SUMMARY OF THE INVENTION
[0010] The present invention is therefore based on an object of
providing an improved technology with which contamination can be
detected, in particular also in non-cured fiber matrix composite
materials.
[0011] A device according to the invention is suitable for
examining layer material for contamination. The device comprises a
heating device for heating a test area of the layer material and a
detector device for detecting at least one contaminant desorbed
from the layer material. The heating device comprises at least one
infra-red heating element.
[0012] A method according to the invention is suitable for
examining layer material for contamination. It comprises heating a
test area of the layer material with an infra-red heating element
and detecting at least one contaminant desorbed from the layer
material.
[0013] The layer material can have a plurality of layers or be
designed to be layered for the production of a laminate. In
particular, the layer material can comprise a pre-impregnated,
non-cured fiber matrix mat (a "pre-preg"), which is designed to be
layered to produce a laminate and then cured (for example, in an
autoclave).
[0014] The infra-red heating element can, in particular, comprise
an infra-red emitter. The heating according to the invention with
the aid of the (preferably controllable) infra-red heating element
allows contact-free heating (in particular) of a non-cured
composite material that is not dimensionally stable (such as a
pre-impregnated, non-cured fiber matrix mat) without heating the
ambient air as well to a disadvantageous degree. In this manner,
although desorption of contaminants can be thermally activated,
impairment of the viscosity and the initial reaction state of the
non-cured material resulting from heated ambient air can be avoided
or at least minimized. A device according to the invention and a
method according to the invention are therefore suitable for
determining contamination in non-cured composite materials and
allow parameters of any necessary countermeasures to be
advantageously set. In this manner, defects in the laminate and on
the surface can be prevented and thus the quality of the laminate,
adhesive and surface of components produced from the material can
be optimized.
[0015] In particular, the present invention makes it possible for
any contamination present (for example a real moisture content) in
a pre-impregnated fiber matrix mat (a "pre-preg") to be determined
during a laying process for manufacturing a laminate and/or for
accompanying samples produced alongside manufacture to be examined
accordingly.
[0016] The field of use of a device according to the invention and
a method according to the invention is not limited to non-cured
composite materials, however, but both device and method can also
be used for examining other materials, in particular cured
composite fiber materials (for example before further processing by
adhesive bonding, coating or the like). The present invention
therefore further has the advantage of flexible usability.

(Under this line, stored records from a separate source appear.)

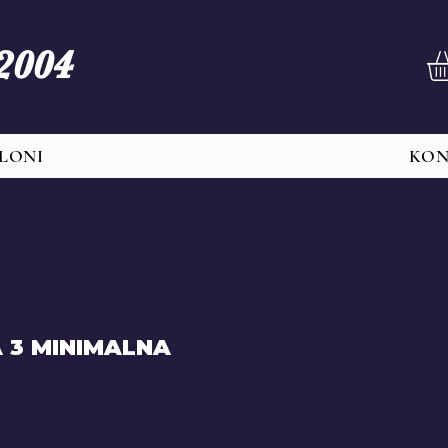
 2004
LONI
KO
 3 MINIMALNA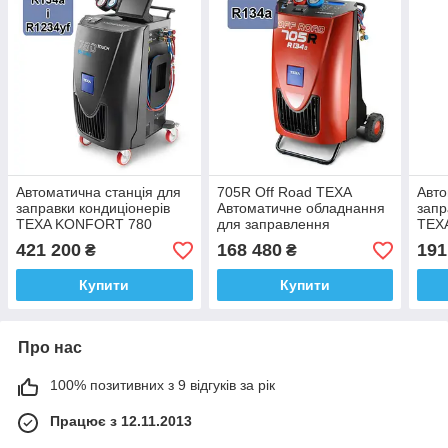
Автоматична станція для
705R Off Road TEXA
Авто
заправки кондиціонерів
Автоматичне обладнання
запр
TEXA KONFORT 780
для заправлення
TEX
TOUCH BI-GAS
автокондиціонера
TOU
421 200
168 480
191
₴
₴
Купити
Купити
Про нас
100% позитивних з 9 відгуків за рік
Працює з 12.11.2013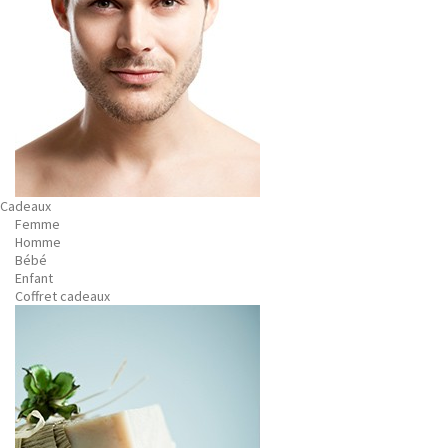
Cadeaux
Femme
Homme
Bébé
Enfant
Coffret cadeaux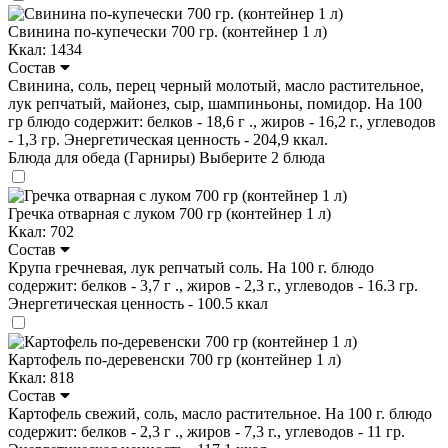
Свинина по-купечески 700 гр. (контейнер 1 л)
Ккал: 1434
Состав
Свинина, соль, перец черный молотый, масло растительное,
лук репчатый, майонез, сыр, шампиньоны, помидор. На 100
гр блюдо содержит: белков - 18,6 г ., жиров - 16,2 г., углеводов
- 1,3 гр. Энергетическая ценность - 204,9 ккал.
Блюда для обеда (Гарниры)
Выберите 2 блюда
Гречка отварная с луком 700 гр (контейнер 1 л)
Ккал: 702
Состав
Крупа гречневая, лук репчатый соль. На 100 г. блюдо
содержит: белков - 3,7 г ., жиров - 2,3 г., углеводов - 16.3 гр.
Энергетическая ценность - 100.5 ккал
Картофель по-деревенски 700 гр (контейнер 1 л)
Ккал: 818
Состав
Картофель свежий, соль, масло растительное. На 100 г. блюдо
содержит: белков - 2,3 г ., жиров - 7,3 г., углеводов - 11 гр.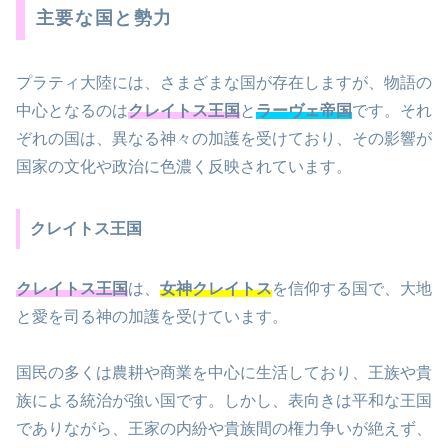
主要な国と勢力
プラティ大陸には、さまざまな国が存在しますが、物語の
中心となるのは
クレイトス王国
と
ラーヴェ帝国
です。それ
ぞれの国は、異なる神々の加護を受けており、その影響が
国家の文化や政治に色濃く反映されています。
クレイトス王国
クレイトス王国
は、
女神クレイトス
を信仰する国で、大地
と愛を司る神の加護を受けています。
国民の多くは農耕や商業を中心に生活しており、王族や貴
族による統治が強い国です。しかし、表向きは平和な王国
でありながら、王家の内紛や貴族間の権力争いが絶えず、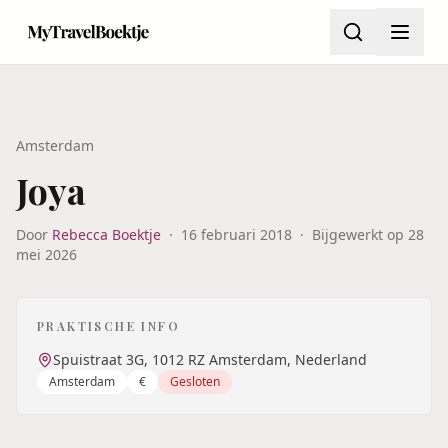
Amsterdam
Joya
Door
Rebecca Boektje
·
16 februari 2018
·
Bijgewerkt op
28
mei 2026
PRAKTISCHE INFO
Spuistraat 3G, 1012 RZ Amsterdam, Nederland
Amsterdam
€
Gesloten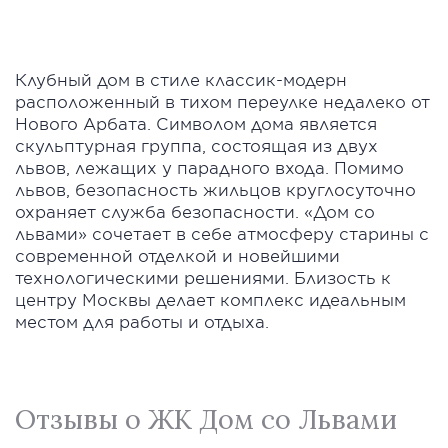
Клубный дом в стиле классик-модерн
расположенный в тихом переулке недалеко от
Нового Арбата. Символом дома является
скульптурная группа, состоящая из двух
львов, лежащих у парадного входа. Помимо
львов, безопасность жильцов круглосуточно
охраняет служба безопасности. «Дом со
львами» сочетает в себе атмосферу старины с
современной отделкой и новейшими
технологическими решениями. Близость к
центру Москвы делает комплекс идеальным
местом для работы и отдыха.
Отзывы о ЖК Дом со Львами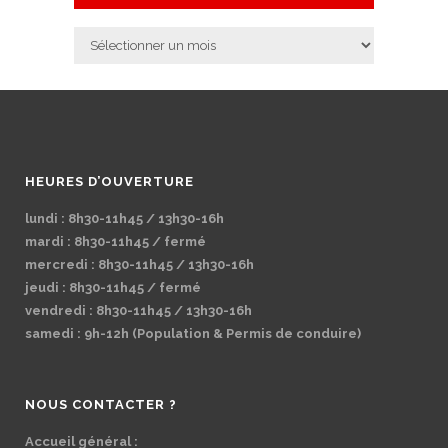
Archives
HEURES D’OUVERTURE
lundi : 8h30-11h45 / 13h30-16h
mardi : 8h30-11h45 / fermé
mercredi : 8h30-11h45 / 13h30-16h
jeudi : 8h30-11h45 / fermé
vendredi : 8h30-11h45 / 13h30-16h
samedi : 9h-12h (Population & Permis de conduire)
NOUS CONTACTER ?
Accueil général :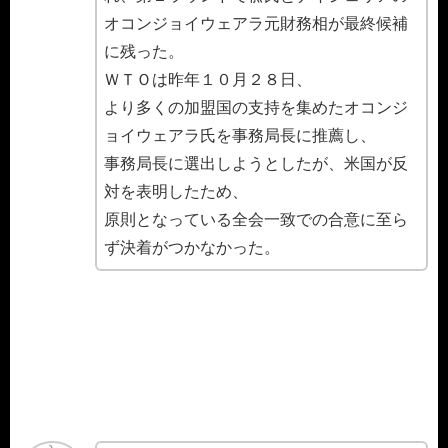
オコンジョイウェアラ元財務相が最終候補
に残った。
ＷＴＯは昨年１０月２８日、
より多くの加盟国の支持を集めたオコンジ
ョイウェアラ氏を事務局長に推薦し、
事務局長に選出しようとしたが、米国が反
対を表明したため、
原則となっている全会一致での合意に至ら
ず決着がつかなかった。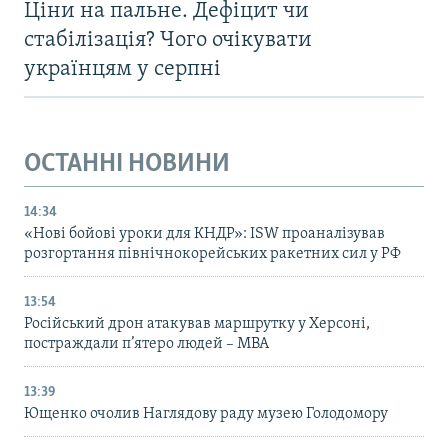
Ціни на пальне. Дефіцит чи
стабілізація? Чого очікувати
українцям у серпні
ОСТАННІ НОВИНИ
14:34
«Нові бойові уроки для КНДР»: ISW проаналізував
розгортання північнокорейських ракетних сил у РФ
13:54
Російський дрон атакував маршрутку у Херсоні,
постраждали п’ятеро людей – МВА
13:39
Ющенко очолив Наглядову раду музею Голодомору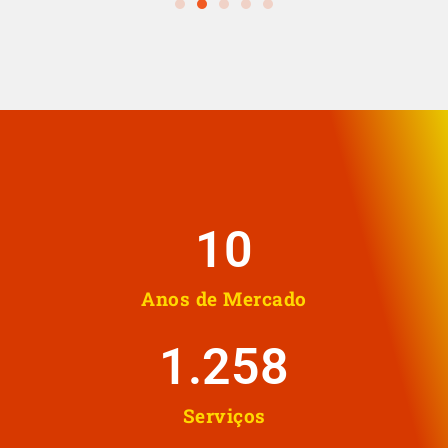
10
Anos de Mercado
1.258
Serviços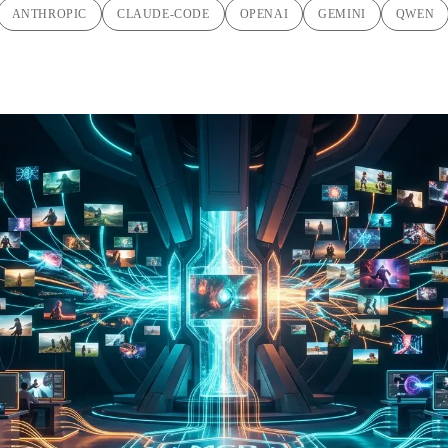
ANTHROPIC
CLAUDE-CODE
OPENAI
GEMINI
QWEN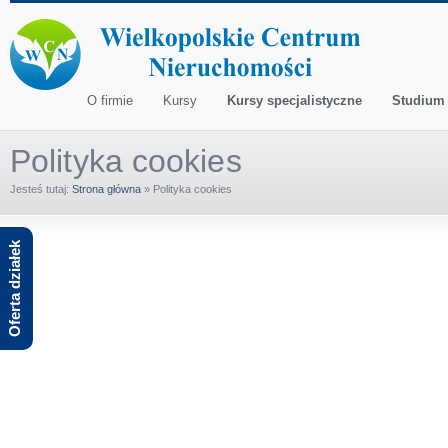
O firmie
Kursy
Kursy specjalistyczne
Studium
Polityka cookies
Jesteś tutaj:
Strona główna
»
Polityka cookies
Oferta działek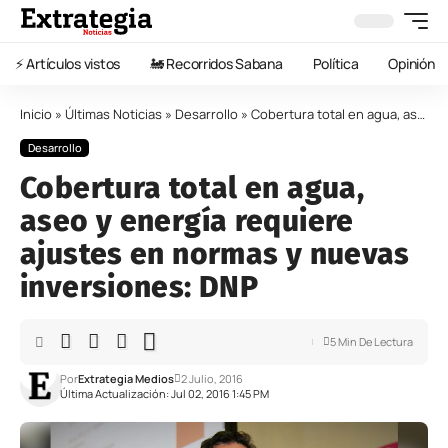
⚡️ Artículos vistos
🚂 Recorridos Sabana
Política
Opinión
Inicio
»
Últimas Noticias
»
Desarrollo
»
Cobertura total en agua, aseo y energía requiere ajustes en normas y nuevas inversiones: DNP
Desarrollo
Cobertura total en agua,
aseo y energía requiere
ajustes en normas y nuevas
inversiones: DNP
5 Min De Lectura
Por
Extrategia Medios
2 Julio, 2016
Última Actualización: Jul 02, 2016 1:45 PM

[0017] The test area can in each case be a total surface area of
the layer material or a local surface section of the layer
material; the layer material is examined on the test area.
[0018] According to a preferred embodiment of a device according to
the invention, the detector unit comprises one or more sensors; the
detection takes place analogously according to a method according
to the invention preferably by means of such a detector unit. In
particular, the detector unit can comprise for example, at least
one moisture sensor, metal oxide sensor, non-dispersive infra-red
sensor, at least one ion mobility spectrometer (IMS) and/or at
least one gas chromatography sensor (which can for example have an
ion mobility spectrometer as the detector). The measurement can
comprise a determination of an absolute or relative quantity of the
at least one contaminant in the measurement volume.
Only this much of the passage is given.